Your friend is probably wrong, due largely to the United States Constitution. Article IV, Section 1 of the United States Constitution provides "Full Faith and Credit shall be given in each State to the public Acts, Records and judicial Proceedings of every other State." It is a provision of the original Constitution and was intended to unify the Country while preserving the rights and powers of the states. The provision's primary goal was to ensure judgments by courts of one state would not be ignored by courts of other states. The clause is used primarily to enforce judgments.

The "full faith and credit" clause was applied in the recent dissolution of marriage case of Weiss v. Weiss. In Weiss, the parties were divorced in 1972 in Cook County, Illinois. Part of their settlement agreement, incorporated into the divorce judgment, required the husband to maintain a $100,000.00 life insurance policy with his ex-wife as beneficiary. The husband borrowed against the policy and the ex-wife went back to an Illinois court to enforce the judgment.

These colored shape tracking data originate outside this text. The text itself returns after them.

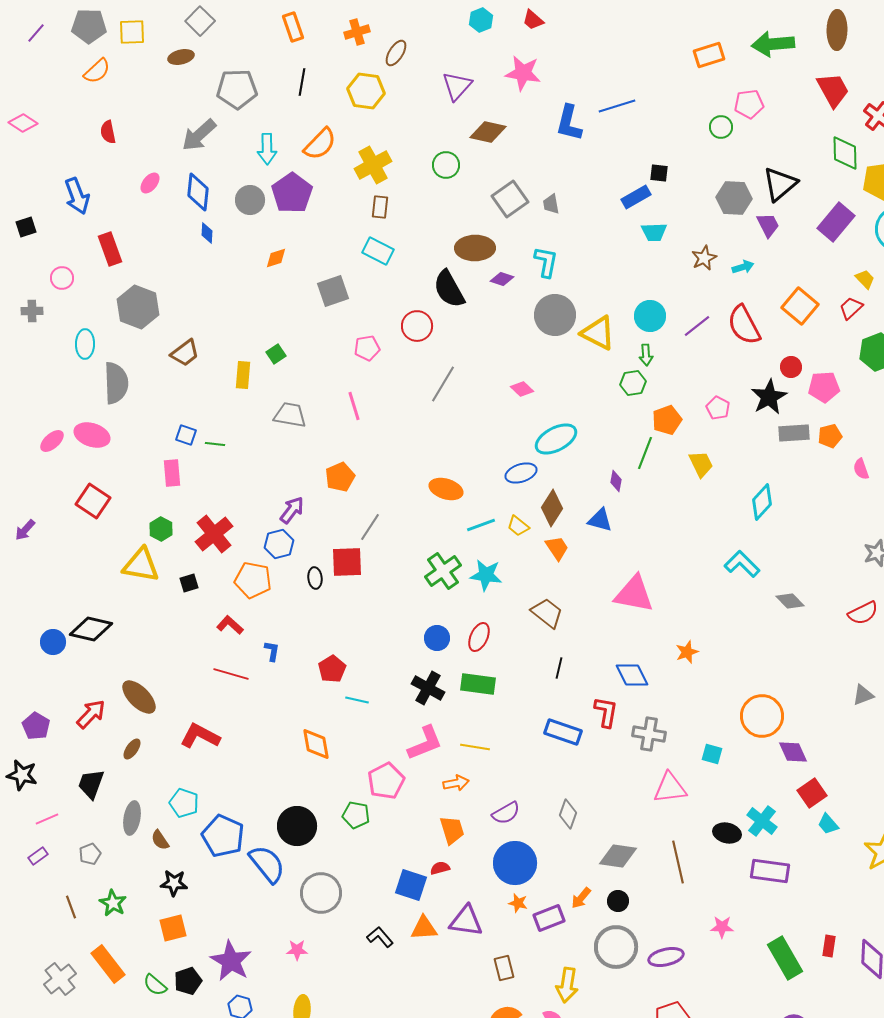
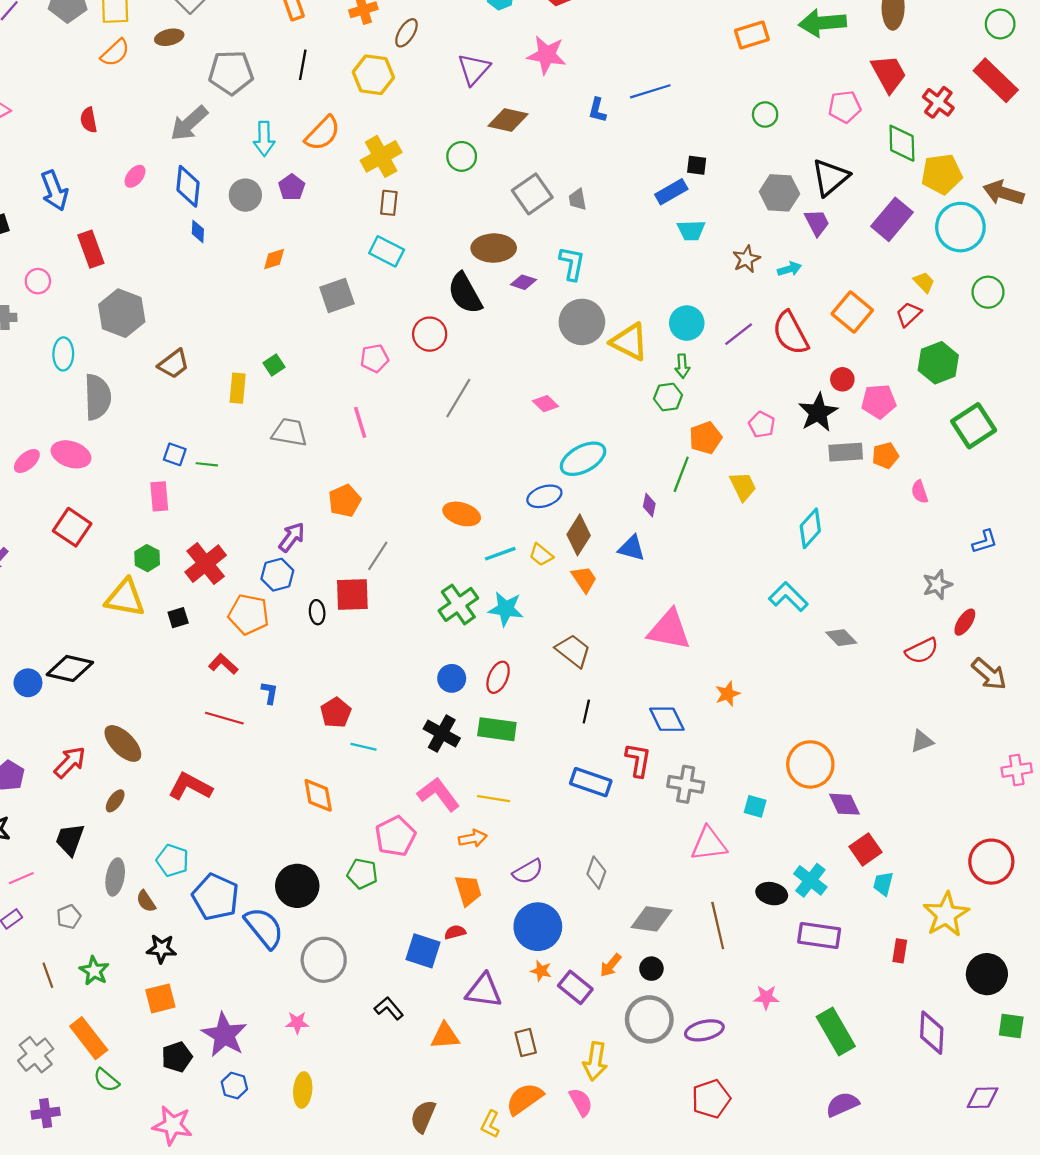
orange semicircle: (97, 71) -> (115, 53), moved
pink pentagon: (749, 104) -> (845, 107), moved
blue L-shape: (569, 123) -> (597, 110), size x0.6
purple pentagon: (292, 193) -> (292, 187), size x0.6
pink L-shape: (425, 743) -> (438, 794), turned -105
cyan trapezoid: (828, 824) -> (883, 884), turned 55
purple rectangle: (549, 918) -> (575, 987), turned 60
orange triangle: (424, 928) -> (445, 1036), moved
red rectangle: (829, 946) -> (900, 951), moved
green semicircle: (155, 985) -> (106, 1080), moved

The ex-husband did not show up at the hearing on the wife's enforcement action. The court entered an order holding him in contempt of court and awarding his ex-wife $68,869.74 representing balances of loans under the life insurance policy, $2,597.46 to reimburse wife for re-instatement fee premiums and loan interest she paid, and $10,000.00 in attorney's fees, plus contempt until paid at the "statutory rate."

The wife arranged for the order to be domesticated in Florida. That means, the order became the equivalent of a Florida court order. The wife then sought enforcement in Lee County and the Lee County court entered judgment for the amount due under the order and granted wife's request to enforce the contempt portion of the order. The ex-husband appealed.

The ex-husband argued that the insurance provision of the settlement agreement was property settlement and not support. Under Florida law, support provisions are enforceable by contempt but property settlement provisions are not. Remedies available to enforce a property settlement agreement are limited to those available to creditors against debtors generally. That might include garnishment, attachment of the ex-husband's property and the like, but not contempt of court.

The appellate court rejected the husband's argument. It ruled that under the "full faith and credit" clause, the Illinois judgment must be enforceable in Florida, even if a Florida court would not have authority to enter the same judgment in an original proceeding.

The ex-husband also argued that the trial court wrongly entered judgment for interest based on interest accruing on judgments in Illinois as opposed to the lower interest rate accruing on Florida judgments. Again, the appellate court disagreed. The court explained that the Illinois court had included an award of interest based on the "statutory rate" in its order. That meant the rate in Illinois. But, the court explained that after the order was domesticated, effectively becoming a Florida court order, the Florida statutory interest rate would apply from that point forward.

Finally, the ex-husband argued that because the public policy of Florida under Article I, Section 11 of Florida's Constitution does not allow incarceration to pay a debt, a Florida court may not resort to the contempt to punish the ex-husband's failure to abide by terms of the property settlement provision. This last argument also failed because the appellate court pointed out that there are a number of coercive civil sanctions available to enforce a contempt order, including incarceration, garnishment of wages, ordering additional employment, filing of reports, fines, and revocation of a driver's license. Since no court had ordered the husband be incarcerated, the husband's argument was deemed premature.

Based upon the Weiss case, it would appear that your friend's advice is wrong. But, the exact facts of your situation will determine the outcome. I suggest you discuss your case with an experience attorney for legal advice as to what might happen if you fail to comply with the terms of your divorce judgment.